Nous avons donc compris qu’un athlète de 70 kg pourrait assimiler de façon optimale 70 grammes de glucides par heure, c’est-à-dire 30/35 grammes toutes les 30/40 min, temps optimal qui se présente (toujours en relation avec l’intensité de la performance) pour avoir une réintégration constante.

En utilisant différents mélanges, vous pouvez « potentiellement » augmenter l’oxydation jusqu’à +50%, mais ce résultat n’est pas universel et devrait toujours être lié à la capacité / habitude de l’athlète individuel et aussi au temps avec lequel la concentration est disponible pour l’assimilation.
Tests réalisés avec un apport en glucides de 120 gr/h sur des cyclistes travaillant à 75/80% de Vo2 Max ont donné des effets d’intégration plus faibles à 70 gr/h, comme plusieurs ont rapporté des troubles gastro-intestinaux dans des apports avec des concentrations en glucides plus élevées.

Il est également important que les concentrations auxquelles les maltodextrines (ou autres sucres) sont mélangées respectent la bonne osmolarité (mOsm/kg) pour assurer un bon transit et une bonne absorption gastro-intestinale.

Habituellement, nous optons pour des solutions en moyenne à 5 10% maximum.

Cela signifie donc que dans une bouteille d’eau de 500 g, 25 g de maltodextrines peuvent généralement être parfaitement diluées avec la possibilité d’atteindre 50 g tout en augmentant le temps de transit.

OSMOLARITÉ = Concentration d’une solution exprimée en nombre de particules actives par litre de solution. (Plus le poids moléculaire (PM) de la molécule est élevé, mieux c’est pour l’osmolarité de la solution.

Vidange gastrique

Type et volume de boisson traversant l’estomac en 20 minutes.
Type (% glucose) Volume en Ml
O (eau pure)            64
5                                60
8                                55
10                              47
15                              36
20                              20

Les solutions ingérées peuvent être:

HYPERTONIQUE = La concentration de « solutés ». (sucres et sels minéraux) est supérieure à celle du plasma sanguin.

ISOTONIQUE = La concentration des « solutés » est semblable à celle du plasma sanguin.

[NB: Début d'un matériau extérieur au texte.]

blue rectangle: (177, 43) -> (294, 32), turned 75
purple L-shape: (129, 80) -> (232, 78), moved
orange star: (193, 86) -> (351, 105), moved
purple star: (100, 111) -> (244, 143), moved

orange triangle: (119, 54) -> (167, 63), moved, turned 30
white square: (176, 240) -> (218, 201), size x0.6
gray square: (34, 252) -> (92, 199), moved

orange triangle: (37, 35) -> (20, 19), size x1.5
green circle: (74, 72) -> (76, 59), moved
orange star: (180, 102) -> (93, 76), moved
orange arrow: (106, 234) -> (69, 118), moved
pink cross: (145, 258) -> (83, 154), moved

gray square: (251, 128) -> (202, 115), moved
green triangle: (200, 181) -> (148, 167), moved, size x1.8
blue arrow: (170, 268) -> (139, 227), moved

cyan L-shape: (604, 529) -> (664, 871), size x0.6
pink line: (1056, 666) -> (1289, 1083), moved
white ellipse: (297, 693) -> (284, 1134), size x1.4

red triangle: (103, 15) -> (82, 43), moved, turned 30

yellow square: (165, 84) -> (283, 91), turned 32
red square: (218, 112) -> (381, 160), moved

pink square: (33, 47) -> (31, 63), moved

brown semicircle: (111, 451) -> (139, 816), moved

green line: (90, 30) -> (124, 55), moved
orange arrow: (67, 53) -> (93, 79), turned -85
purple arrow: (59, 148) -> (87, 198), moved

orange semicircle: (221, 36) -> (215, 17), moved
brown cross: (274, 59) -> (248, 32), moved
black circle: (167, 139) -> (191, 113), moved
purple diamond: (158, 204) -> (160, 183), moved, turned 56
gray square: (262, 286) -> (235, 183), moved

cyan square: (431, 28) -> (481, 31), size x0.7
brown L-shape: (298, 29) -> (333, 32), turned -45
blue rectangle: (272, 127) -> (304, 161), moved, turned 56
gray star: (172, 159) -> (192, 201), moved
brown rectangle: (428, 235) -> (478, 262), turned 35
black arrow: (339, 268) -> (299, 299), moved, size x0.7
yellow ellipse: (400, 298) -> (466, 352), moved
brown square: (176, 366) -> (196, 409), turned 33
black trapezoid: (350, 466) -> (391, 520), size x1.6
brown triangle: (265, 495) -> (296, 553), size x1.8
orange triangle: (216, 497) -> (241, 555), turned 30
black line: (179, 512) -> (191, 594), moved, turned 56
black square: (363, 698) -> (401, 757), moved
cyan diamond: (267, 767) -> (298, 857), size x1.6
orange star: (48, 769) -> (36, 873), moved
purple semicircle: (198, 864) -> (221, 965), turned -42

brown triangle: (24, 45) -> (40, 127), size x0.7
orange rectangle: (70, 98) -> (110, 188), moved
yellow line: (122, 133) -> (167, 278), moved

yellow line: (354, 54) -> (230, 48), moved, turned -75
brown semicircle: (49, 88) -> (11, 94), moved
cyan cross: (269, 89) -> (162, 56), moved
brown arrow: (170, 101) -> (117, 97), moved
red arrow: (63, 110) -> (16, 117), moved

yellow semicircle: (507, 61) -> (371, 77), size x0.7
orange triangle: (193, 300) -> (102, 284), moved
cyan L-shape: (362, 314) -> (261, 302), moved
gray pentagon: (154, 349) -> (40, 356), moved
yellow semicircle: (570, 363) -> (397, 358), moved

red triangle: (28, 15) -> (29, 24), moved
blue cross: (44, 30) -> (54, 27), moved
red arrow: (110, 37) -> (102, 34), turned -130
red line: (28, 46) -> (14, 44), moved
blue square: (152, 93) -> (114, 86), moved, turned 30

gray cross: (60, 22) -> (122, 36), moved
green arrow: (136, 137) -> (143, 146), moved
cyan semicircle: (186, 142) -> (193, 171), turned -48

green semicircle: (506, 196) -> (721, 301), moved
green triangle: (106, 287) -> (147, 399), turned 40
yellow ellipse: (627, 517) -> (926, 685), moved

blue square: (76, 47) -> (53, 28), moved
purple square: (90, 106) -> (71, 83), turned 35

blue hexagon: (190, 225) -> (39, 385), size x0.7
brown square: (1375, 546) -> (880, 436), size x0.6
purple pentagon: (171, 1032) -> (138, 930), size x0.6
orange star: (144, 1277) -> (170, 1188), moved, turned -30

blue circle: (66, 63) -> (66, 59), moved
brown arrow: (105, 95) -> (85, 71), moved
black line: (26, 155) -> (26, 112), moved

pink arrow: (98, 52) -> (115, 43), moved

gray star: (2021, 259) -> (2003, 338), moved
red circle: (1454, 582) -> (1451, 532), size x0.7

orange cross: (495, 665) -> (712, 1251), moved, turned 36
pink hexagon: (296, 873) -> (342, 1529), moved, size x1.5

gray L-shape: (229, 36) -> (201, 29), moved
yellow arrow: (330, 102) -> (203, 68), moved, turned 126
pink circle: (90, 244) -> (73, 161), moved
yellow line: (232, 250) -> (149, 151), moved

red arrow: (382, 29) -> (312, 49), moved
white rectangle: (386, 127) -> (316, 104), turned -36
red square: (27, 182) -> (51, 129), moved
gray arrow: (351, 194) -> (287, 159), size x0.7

Assimilation temps moyens à rapides.

IPOTONIC = La concentration de « solutés » est inférieure à celle du plasma sanguin. Rétablir l’équilibre plus efficacement et plus rapidement, en prévenant la déshydratation et l’altération des fonctions physiques avant ou pendant l’entraînement ou la compétition.

Ipotonica keforma Bevande sali minerali keforma v02max keforma

Le temps de passage/assimilation est clairement limité par ce paramètre.

De ces considérations, nous pouvons déduire qu’un athlète peut évaluer s’il doit choisir un complément alimentaire qui, pour une dose unique, apporte une grande quantité de glucides (même 80/100 gr) ; malheureusement, en réalité, cela s’oppose à la capacité réelle du système digestif de recevoir et d’assimiler une telle quantité.

Parfois, on pense que les gels « contournent » ce problème, mais ce n’est absolument pas vrai.

La prise d’un gel très dense entraîne inévitablement la nécessité de boire davantage (dilution de la solution), mais ce n’est pas la seule difficulté ; il peut facilement arriver qu’une telle quantité de sucre entraîne un déséquilibre gastrique avec un risque élevé de problèmes d’assimilation.

Les sucres qu’on consomme doivent donc être adaptés à un transfert à moyen ou court terme, mais en même temps ils doivent garantir une assimilation maximale sans créer de déséquilibres hydriques ou intestinaux.

Il convient de noter que les gels ajoutés avec des substances nerveuses telles que la caféine donnent certainement une plus grande efficacité du point de vue nerveux; de plus les gels avec des mélanges d’acides aminés peuvent améliorer l’effet de récupération d’énergie tout en amortissant simultanément l’effet catabolique inévitable déclenché par les activités aérobiques.

Comme toujours, la qualité d’un complément alimentaire, et la recherche qu’il y a derrière sa formulation, va bien au-delà de la simple quantité du principe actif, mais elle nous pousse à comprendre non seulement combien d’ingrédient actif je prends, mais aussi combien j’en assimile et surtout si tout cela a lieu dans le respect des équilibres métaboliques des systèmes complexes activés par un athlète au cours d’une performance.